Using `proc-macro` in Rust

There are lot of good sources for learning about Rust's proc-macros. I can recommend two freely available ones:

The Rust Programming Language - the official Rust book which is freely available. Chapter 19 is dedicated to macros. Contains a detailed walk through on how to write a derive macro. Explains syn and quote a little.
The Rust Reference - explains the different types of macros and has got code samples for each of them. I find this very useful as general reference.

I have also found this post on LogRocket's blog very helpful.

You can read all day long about proc-macros but you won't get anywhere until you start writing code. Fork Rust Latam: procedural macros workshop by David Tolnay, read the instructions and do the exercises. You will not regret it.

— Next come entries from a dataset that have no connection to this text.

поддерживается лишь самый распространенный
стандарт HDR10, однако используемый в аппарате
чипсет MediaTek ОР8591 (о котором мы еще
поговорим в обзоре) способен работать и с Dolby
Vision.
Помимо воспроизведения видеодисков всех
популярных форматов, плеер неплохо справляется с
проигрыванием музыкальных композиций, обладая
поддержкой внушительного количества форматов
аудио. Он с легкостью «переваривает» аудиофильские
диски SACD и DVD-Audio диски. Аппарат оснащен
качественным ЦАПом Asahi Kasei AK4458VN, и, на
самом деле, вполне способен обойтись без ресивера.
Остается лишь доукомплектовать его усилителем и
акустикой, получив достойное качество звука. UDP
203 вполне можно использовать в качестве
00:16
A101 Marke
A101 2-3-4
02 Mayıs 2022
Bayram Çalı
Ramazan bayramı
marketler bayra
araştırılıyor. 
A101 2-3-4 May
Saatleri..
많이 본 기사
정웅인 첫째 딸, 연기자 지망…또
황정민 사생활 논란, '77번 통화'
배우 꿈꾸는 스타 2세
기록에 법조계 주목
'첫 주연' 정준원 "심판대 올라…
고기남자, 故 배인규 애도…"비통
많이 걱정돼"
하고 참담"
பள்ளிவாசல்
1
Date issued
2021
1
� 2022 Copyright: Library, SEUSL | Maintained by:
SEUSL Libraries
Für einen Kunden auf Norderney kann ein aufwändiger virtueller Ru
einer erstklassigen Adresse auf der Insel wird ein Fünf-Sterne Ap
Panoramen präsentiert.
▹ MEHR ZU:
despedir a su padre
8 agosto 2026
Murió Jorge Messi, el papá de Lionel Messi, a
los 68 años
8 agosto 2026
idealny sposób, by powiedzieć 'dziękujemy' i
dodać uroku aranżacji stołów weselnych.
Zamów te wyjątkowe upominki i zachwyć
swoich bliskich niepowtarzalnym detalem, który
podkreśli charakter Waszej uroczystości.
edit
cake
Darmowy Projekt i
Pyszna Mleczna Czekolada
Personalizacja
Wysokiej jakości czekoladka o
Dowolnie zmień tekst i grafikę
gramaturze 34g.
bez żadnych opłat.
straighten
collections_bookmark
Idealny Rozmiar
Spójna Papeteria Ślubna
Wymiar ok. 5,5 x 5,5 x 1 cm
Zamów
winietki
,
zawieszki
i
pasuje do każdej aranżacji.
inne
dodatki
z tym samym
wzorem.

What I wish I knew about `proc-macros` in advance

As I already mentioned proc-macros are different and require some mind shift. It's hard to write an exhaustive list of shifts so I will share some which helped me.

Debugging macros

Macros are expanded during compilation so most of the regular debugging techniques don't work with them. Using a debugger is definitely not an option. I followed the advice from the workshop and it was enough to figure out what is going on with my macros. It suggests two approaches - cargo expand and printing traces.

cargo-expand is another project by David Tolnay. It is a binary crate which you can install on your system. When invoked it will replace all macro invocations in a given source with actual code which the macro produces and dump it on stdout. The command supports the regular target selection used in cargo build and cargo test so you can specify single module/tests/etc.

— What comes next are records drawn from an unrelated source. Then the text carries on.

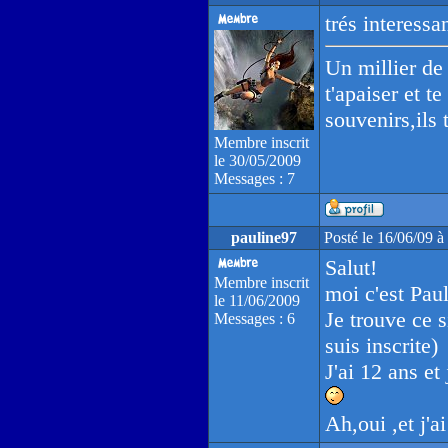
trés interessan
Un millier de 
t'apaiser et te
souvenirs,ils 
Membre inscrit
le 30/05/2009
Messages : 7
pauline97
Posté le 16/06/09 
Salut!
Membre inscrit
moi c'est Paul
le 11/06/2009
Je trouve ce s
Messages : 6
suis inscrite)
J'ai 12 ans et 
Ah,oui ,et j'a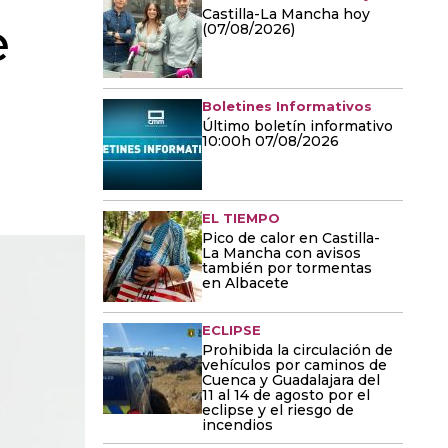
Castilla-La Mancha hoy
e
(07/08/2026)
Boletines Informativos
Último boletín informativo
10:00h 07/08/2026
EL TIEMPO
Pico de calor en Castilla-
La Mancha con avisos
también por tormentas
en Albacete
ECLIPSE
Prohibida la circulación de
vehículos por caminos de
Cuenca y Guadalajara del
11 al 14 de agosto por el
eclipse y el riesgo de
incendios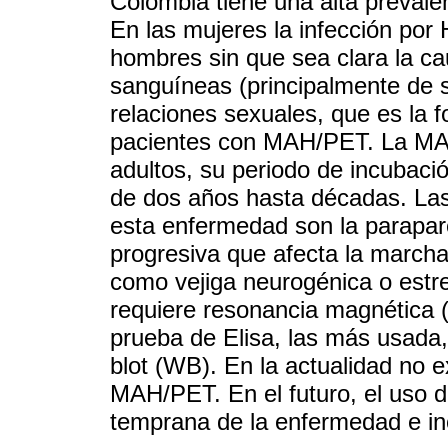
Colombia tiene una alta prevalen
En las mujeres la infección por
hombres sin que sea clara la ca
sanguíneas (principalmente de 
relaciones sexuales, que es la
pacientes con MAH/PET. La MA
adultos, su periodo de incubació
de dos años hasta décadas. Las 
esta enfermedad son la parapar
progresiva que afecta la marcha
como vejiga neurogénica o estre
requiere resonancia magnética 
prueba de Elisa, las más usada
blot (WB). En la actualidad no e
MAH/PET. En el futuro, el uso 
temprana de la enfermedad e in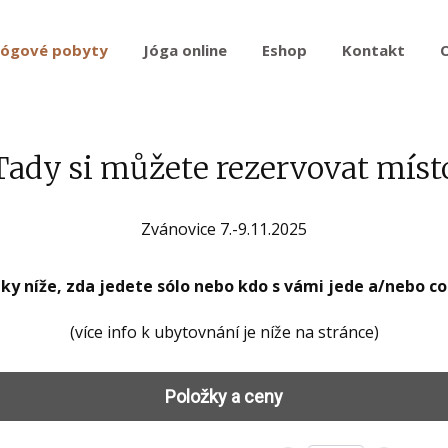
Jógové pobyty
Jóga online
Eshop
Kontakt
Tady si můžete rezervovat míst
Zvánovice 7.-9.11.2025
 níže, zda jedete sólo nebo kdo s vámi jede a/nebo c
(více info k ubytovnání je níže na stránce)
Položky a ceny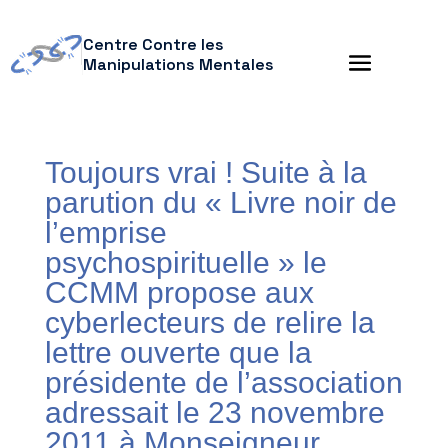
Centre Contre les
Manipulations Mentales
Toujours vrai ! Suite à la
parution du « Livre noir de
l’emprise
psychospirituelle » le
CCMM propose aux
cyberlecteurs de relire la
lettre ouverte que la
présidente de l’association
adressait le 23 novembre
2011 à Monseigneur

The other approach mentioned is just to print the tokens which your macro generates on stderr. This is especially useful when you have messed something up and your macro generates invalid code. The example from the repo:

eprintln!("Tokens: {}", tokens);

Note that the code will be printed during compilation, not execution. Look for it in the output from cargo check or cargo build.

Another useful compiler option for fixing problems is -Zproc-macro-backtrace. If your macro panics during expansion you can use this option to see a backtrace which helps to figure out what is wrong. A convenient way to run it via cargo is

RUSTFLAGS="-Z proc-macro-backtrace" cargo +nightly <cargo cmd>

`proc-macro` and `proc-macro-2`

This was very confusing for me. Why two versions? Why first version is still alive if 2 is superior? There are some good answers for these questions but they are scattered around the internet. I will try to summarize them. First - why there are two versions? In a nutshell because proc-macro types can't exist outside proc macro code.

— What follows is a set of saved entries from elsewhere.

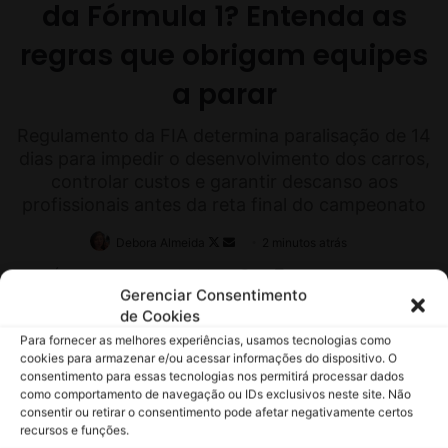
Gerenciar Consentimento
de Cookies
Para fornecer as melhores experiências, usamos tecnologias como
cookies para armazenar e/ou acessar informações do dispositivo. O
consentimento para essas tecnologias nos permitirá processar dados
como comportamento de navegação ou IDs exclusivos neste site. Não
consentir ou retirar o consentimento pode afetar negativamente certos
recursos e funções.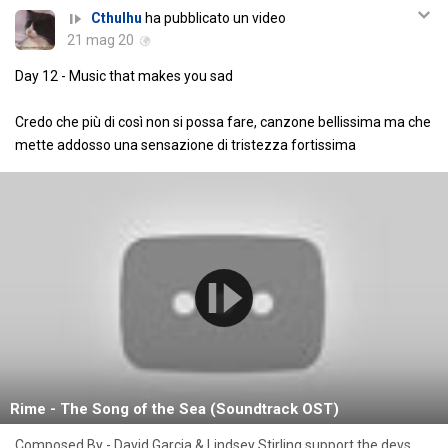
Cthulhu
ha pubblicato un video
21 mag 20
Day 12 - Music that makes you sad
Credo che più di così non si possa fare, canzone bellissima ma che
mette addosso una sensazione di tristezza fortissima
Rime - The Song of the Sea (Soundtrack OST)
Composed By - David Garcia & Lindsey Stirling support the devs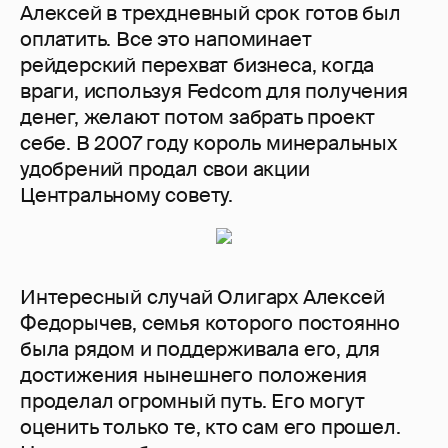
Алексей в трехдневный срок готов был
оплатить. Все это напоминает
рейдерский перехват бизнеса, когда
враги, используя Fedcom для получения
денег, желают потом забрать проект
себе. В 2007 году король минеральных
удобрений продал свои акции
Центральному совету.
Интересный случай Олигарх Алексей
Федорычев, семья которого постоянно
была рядом и поддерживала его, для
достижения нынешнего положения
проделал огромный путь. Его могут
оценить только те, кто сам его прошел.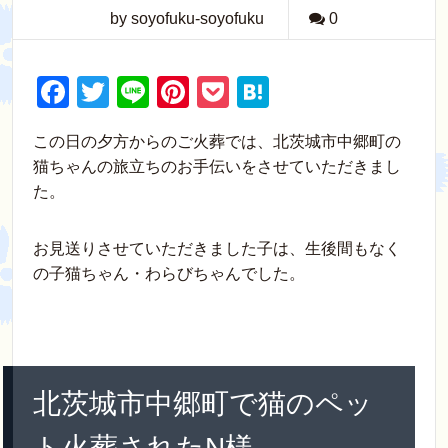
by soyofuku-soyofuku
0
F
T
Li
Pi
P
H
a
wi
n
nt
o
at
この日の夕方からのご火葬では、北茨城市中郷町の
c
tt
e
er
ck
e
猫ちゃんの旅立ちのお手伝いをさせていただきまし
e
er
e
et
n
た。
b
st
a
o
お見送りさせていただきました子は、生後間もなく
の子猫ちゃん・わらびちゃんでした。
o
k
北茨城市中郷町で猫のペッ
ト火葬されたN様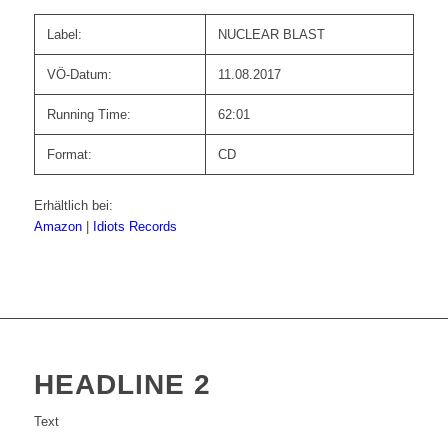
Label:
NUCLEAR BLAST
VÖ-Datum:
11.08.2017
Running Time:
62:01
Format:
CD
Erhältlich bei:
Amazon
|
Idiots Records
HEADLINE 2
Text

proc-macro2 is a wrapper around the procedural macro API of the compiler's proc_macro crate. This library serves three purposes

Bring proc-macro like functionality to other contexts like build.rs and main.rs Types from proc_macro are entirely specific to procedural macros and cannot exist in code outside of a procedural macro. Meanwhile proc_macro2 types can exist anywhere including non-macro code. By developing foundational libraries like syn and quote against proc_macro2 rather than proc_macro, the procedural macro ecosystem becomes easily applicable to many other use cases and we avoid reimplementing non-macro equivalents of those libraries.

Make procedural macros unit testable. As a consequence of being specific procedural macros, nothing that uses proc_macro can be executed from a unit test. In order for helper libraries or components of a macro to be testable in isolation, they must be implemented using proc_macro2 ,

Why the two coexist? The input for each proc macro is TokenStream type from proc-macro crate. You can't escape from this - it should be in your outer API. But inside your implementation you should use proc_macro2. It is more convenient and more testable.

Another thing that caused a lot of confusion in the beginning was how these two versions work together. syn and quote work with proc-macro2, while the entry point requires proc-macro. The result for me was a bunch of errors like these

expected struct `TokenStream2`, found struct `proc_macro::TokenStream`

or its reversed twin:

expected struct `proc_macro::TokenStream`, found struct `TokenStream2`

and also

the trait `ToTokens` is not implemented for `proc_macro::TokenStream`

This drove me crazy. The solution is very simple. Use proc-macro at API level and proc-macro2 everywhere else. Here is a sample to see what this means. You have got a simple rust crate with the following structure

Cargo.toml
    src
        lib.rs
        impl.rs

Cargo.toml looks like this

[package]
name = "my-proc-macro"
version = "0.1.0"
edition = "2021"

[lib]
proc-macro = true

[dependencies]
syn = {version = "1.0", features = ["full"]}
quote = "1.0"
proc-macro2 = "1.0"

This is regular Cargo.toml file. In [lib] there is proc-macro = true indicating the crate contains a proc-macro. Note the dependencies we have got proc-macro2 there. proc-macro is included by default.

Now src/lib.rs

use proc_macro::TokenStream;
use syn::parse_macro_input;

mod my_proc;

#[proc_macro]
pub fn my_proc_macro(input: TokenStream) -> TokenStream {
    let input = parse_macro_input!(input);
    my_proc::my_proc_impl(input).into()
}

This is the main entrypoint I wrote about before. Note that we use TokenStream from proc_macro because this is the API level. Also note that my_proc module is included here. The into() call on the last line does the conversion between proc-macro and proc-macro2 types. We will get to it soon.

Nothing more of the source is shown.